►

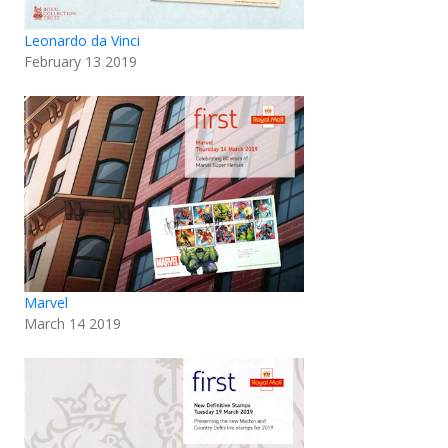
Leonardo da Vinci
February 13 2019
Marvel
March 14 2019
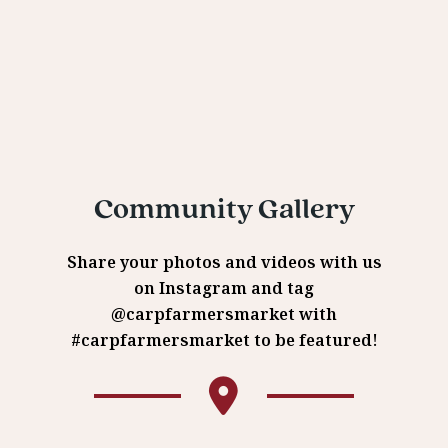
Community Gallery
Share your photos and videos with us
on Instagram and tag
@carpfarmersmarket with
#carpfarmersmarket to be featured!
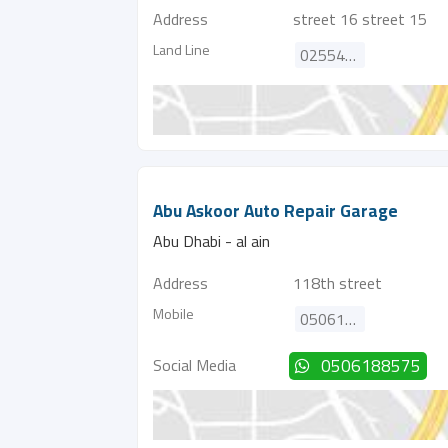
Address
street 16 street 15
Land Line
025540101
Abu Askoor Auto Repair Garage
Abu Dhabi - al ain
Address
118th street
Mobile
0506188575
Social Media
0506188575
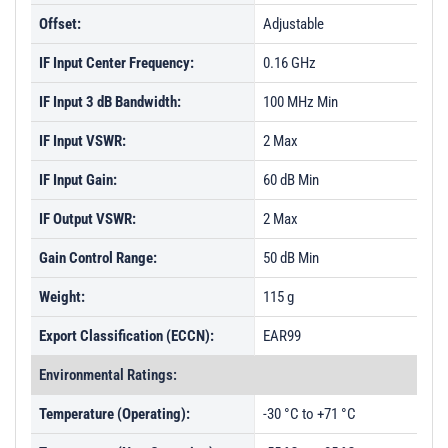
Offset:
Adjustable
IF Input Center Frequency:
0.16 GHz
IF Input 3 dB Bandwidth:
100 MHz Min
IF Input VSWR:
2 Max
IF Input Gain:
60 dB Min
IF Output VSWR:
2 Max
Gain Control Range:
50 dB Min
Weight:
115 g
Export Classification (ECCN):
EAR99
Environmental Ratings:
Temperature (Operating):
-30 °C to +71 °C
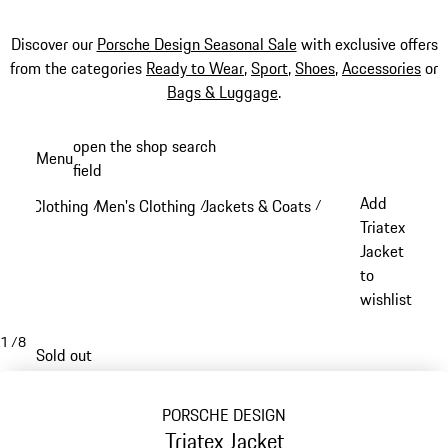
Discover our
Porsche Design Seasonal Sale
with exclusive offers
from the categories
Ready to Wear
,
Sport
,
Shoes
,
Accessories
or
Bags & Luggage
.
Skip
open the shop search
Menu
to
field
My sh
main
Add
Clothing
Men's Clothing
Jackets & Coats
/
/
/
content
Triatex
Jacket
to
wishlist
1
/
8
Sold out
PORSCHE DESIGN
Triatex Jacket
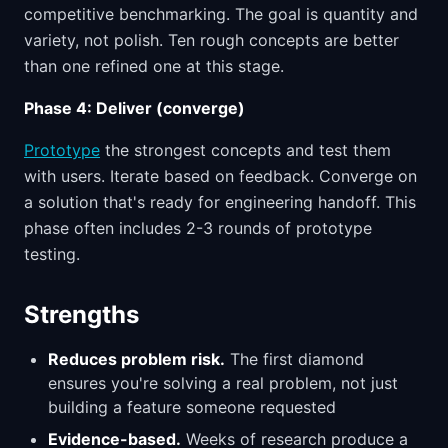
competitive benchmarking. The goal is quantity and
variety, not polish. Ten rough concepts are better
than one refined one at this stage.
Phase 4: Deliver (converge)
Prototype
the strongest concepts and test them
with users. Iterate based on feedback. Converge on
a solution that's ready for engineering handoff. This
phase often includes 2-3 rounds of prototype
testing.
Strengths
Reduces problem risk.
The first diamond
ensures you're solving a real problem, not just
building a feature someone requested
Evidence-based.
Weeks of research produce a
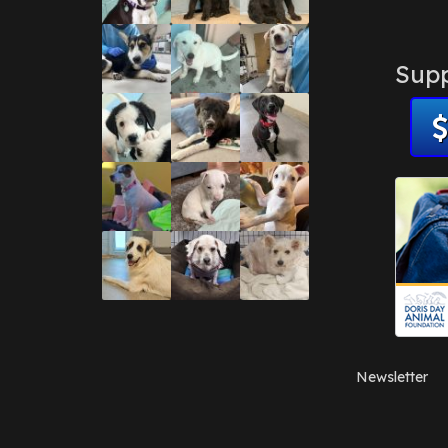
Supp
Newsletter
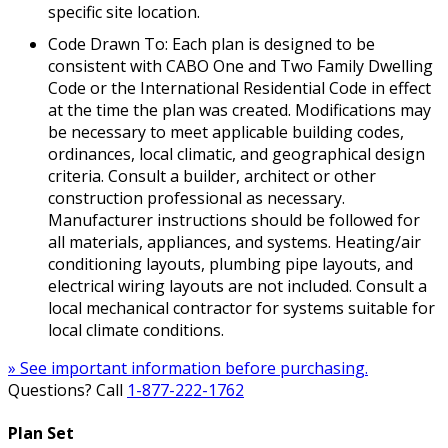
specific site location.
Code Drawn To: Each plan is designed to be
consistent with CABO One and Two Family Dwelling
Code or the International Residential Code in effect
at the time the plan was created. Modifications may
be necessary to meet applicable building codes,
ordinances, local climatic, and geographical design
criteria. Consult a builder, architect or other
construction professional as necessary.
Manufacturer instructions should be followed for
all materials, appliances, and systems. Heating/air
conditioning layouts, plumbing pipe layouts, and
electrical wiring layouts are not included. Consult a
local mechanical contractor for systems suitable for
local climate conditions.
» See important information before purchasing.
Questions? Call
1-877-222-1762
Plan Set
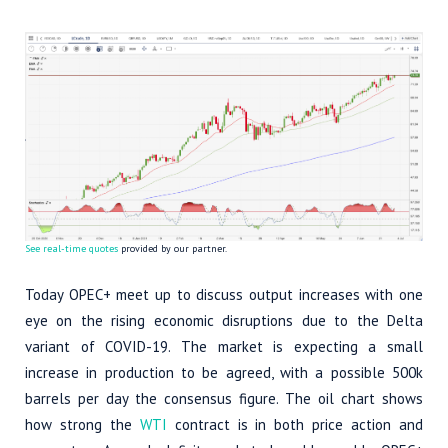
See real-time quotes
provided by our partner.
Today OPEC+ meet up to discuss output increases with one
eye on the rising economic disruptions due to the Delta
variant of COVID-19. The market is expecting a small
increase in production to be agreed, with a possible 500k
barrels per day the consensus figure. The oil chart shows
how strong the
WTI
contract is in both price action and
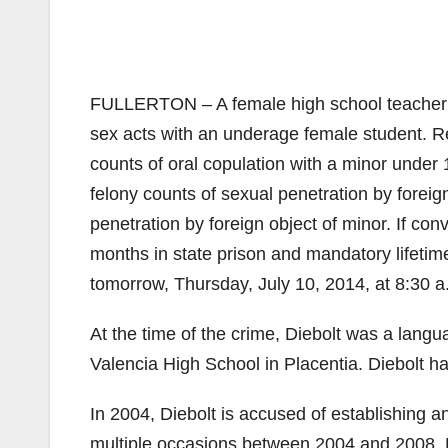
FULLERTON – A female high school teacher is
sex acts with an underage female student. Re
counts of oral copulation with a minor under 
felony counts of sexual penetration by foreig
penetration by foreign object of minor. If co
months in state prison and mandatory lifetime
tomorrow, Thursday, July 10, 2014, at 8:30 a
At the time of the crime, Diebolt was a langu
Valencia High School in Placentia. Diebolt h
In 2004, Diebolt is accused of establishing a
multiple occasions between 2004 and 2008, Di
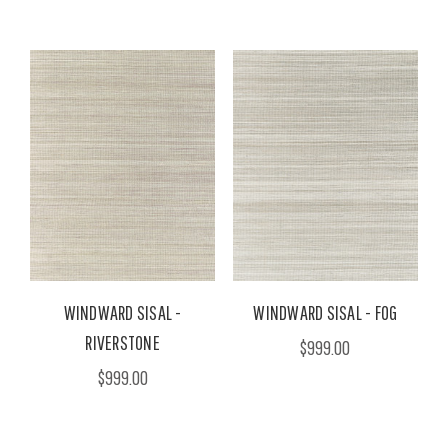
WINDWARD SISAL -
WINDWARD SISAL - FOG
RIVERSTONE
$999.00
$999.00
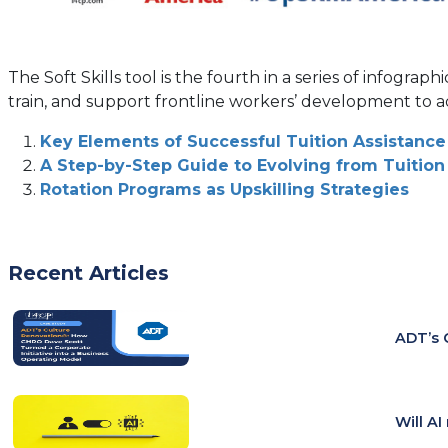
The Soft Skills tool is the fourth in a series of infogr
train, and support frontline workers’ development to a
Key Elements of Successful Tuition Assistan
A Step-by-Step Guide to Evolving from Tuitio
Rotation Programs as Upskilling Strategies
Recent Articles
ADT’s 
Will A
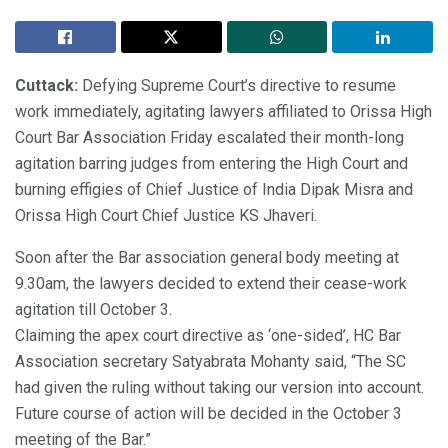
Cuttack:
Defying Supreme Court’s directive to resume
work immediately, agitating lawyers affiliated to Orissa High
Court Bar Association Friday escalated their month-long
agitation barring judges from entering the High Court and
burning effigies of Chief Justice of India Dipak Misra and
Orissa High Court Chief Justice KS Jhaveri.
Soon after the Bar association general body meeting at
9.30am, the lawyers decided to extend their cease-work
agitation till October 3.
Claiming the apex court directive as ‘one-sided’, HC Bar
Association secretary Satyabrata Mohanty said, “The SC
had given the ruling without taking our version into account.
Future course of action will be decided in the October 3
meeting of the Bar.”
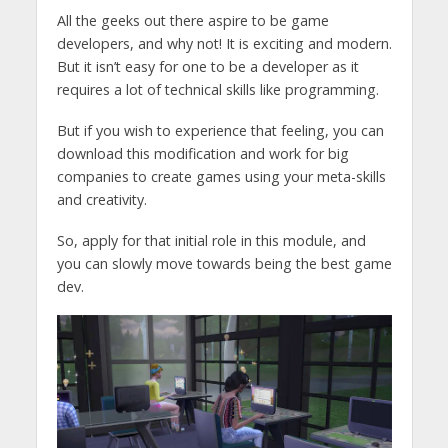
All the geeks out there aspire to be game
developers, and why not! It is exciting and modern.
But it isn’t easy for one to be a developer as it
requires a lot of technical skills like programming.
But if you wish to experience that feeling, you can
download this modification and work for big
companies to create games using your meta-skills
and creativity.
So, apply for that initial role in this module, and
you can slowly move towards being the best game
dev.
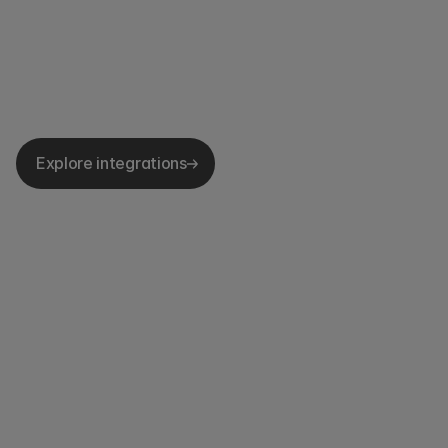
Explore integrations
ISO 27001
SOC2 Type II
GDPR Compliant
Single
Single 
Advanced permissions
Sign-on
sign-on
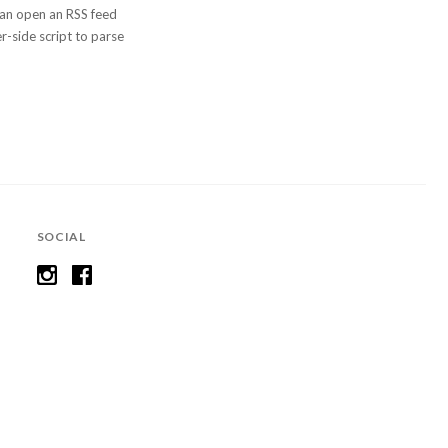
 can open an RSS feed
er-side script to parse
SOCIAL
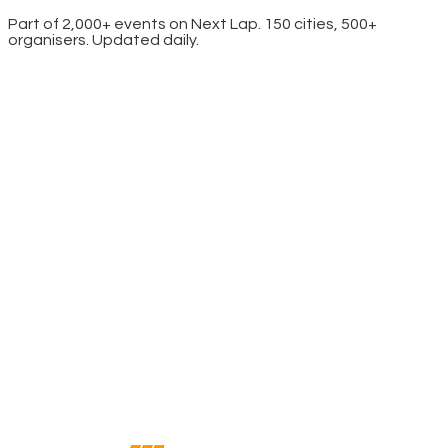
Part of 2,000+ events on Next Lap. 150 cities, 500+
organisers. Updated daily.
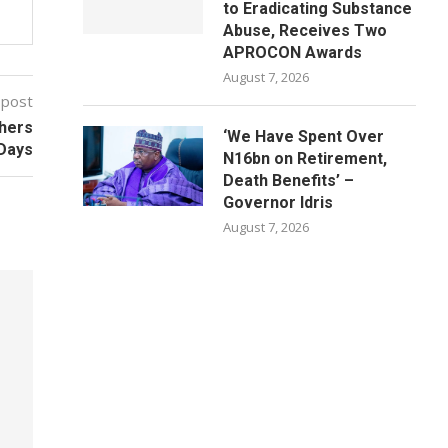
to Eradicating Substance
Abuse, Receives Two
APROCON Awards
August 7, 2026
 post
thers
‘We Have Spent Over
 Days
N16bn on Retirement,
Death Benefits’ –
Governor Idris
August 7, 2026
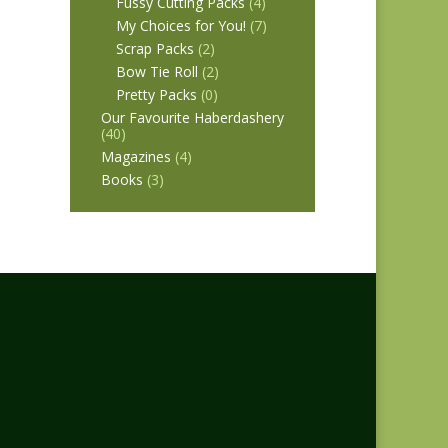
Fussy Cutting Packs
(4)
My Choices for You!
(7)
Scrap Packs
(2)
Bow Tie Roll
(2)
Pretty Packs
(0)
Our Favourite Haberdashery
(40)
Magazines
(4)
Books
(3)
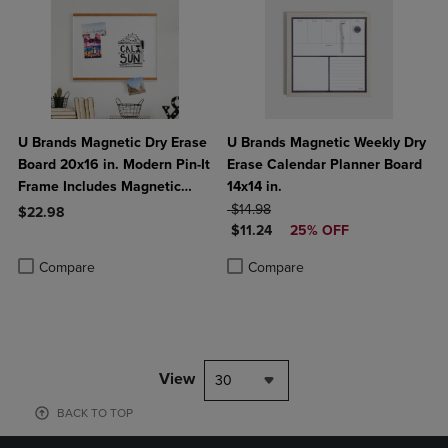
U Brands Magnetic Dry Erase
U Brands Magnetic Weekly Dry
Board 20x16 in. Modern Pin-It
Erase Calendar Planner Board
Frame Includes Magnetic
14x14 in.
Marker Magnet
ORIGINAL PRICE
$14.98
$22.98
DISCOUNTED PRICE
$11.24
25% OFF
Product added, Select 2 to 4 Products to Compare, Items added for c
Product removed, Select 2 to 4 Products to Compare, Items added for
Product added, Select 2 to 4 Produ
Product removed, Select 2 to 4 Pro
Compare
Compare
View
30
BACK TO TOP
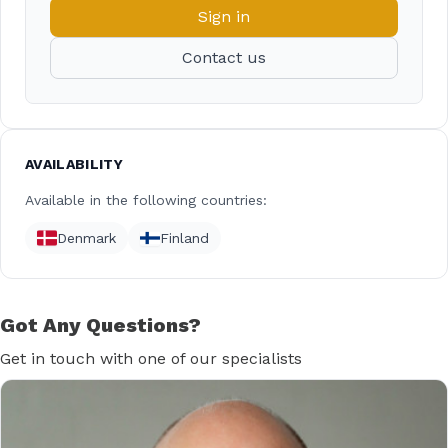
Sign in
Contact us
AVAILABILITY
Available in the following countries:
Denmark
Finland
Got Any Questions?
Get in touch with one of our specialists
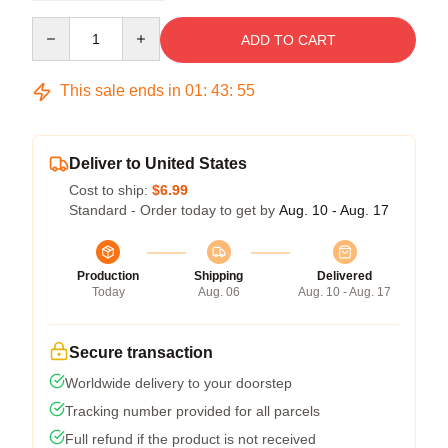
Quantity
ADD TO CART
This sale ends in
01
:
43
:
54
Deliver to United States
Cost to ship:
$6.99
Standard - Order today to get by
Aug. 10 - Aug. 17
Production
Shipping
Delivered
Today
Aug. 06
Aug. 10 - Aug. 17
Secure transaction
Worldwide delivery to your doorstep
Tracking number provided for all parcels
Full refund if the product is not received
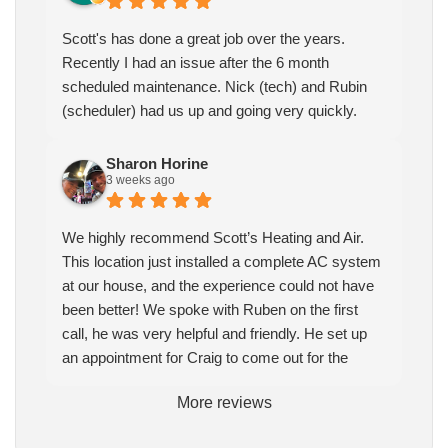
Scott's has done a great job over the years.
Recently I had an issue after the 6 month
scheduled maintenance. Nick (tech) and Rubin
(scheduler) had us up and going very quickly.
Sharon Horine
3 weeks ago
We highly recommend Scott’s Heating and Air.
This location just installed a complete AC system
at our house, and the experience could not have
been better! We spoke with Ruben on the first
call, he was very helpful and friendly. He set up
an appointment for Craig to come out for the
estimate. Craig was excellent every step of the
More reviews
way. He explained our options thoroughly, and we
chose what we felt was the right system. We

◄

#### [PROBLEM]
Of all the lines in the records, how many have the word "location"? Write only the number.

#### [ANSWER]
2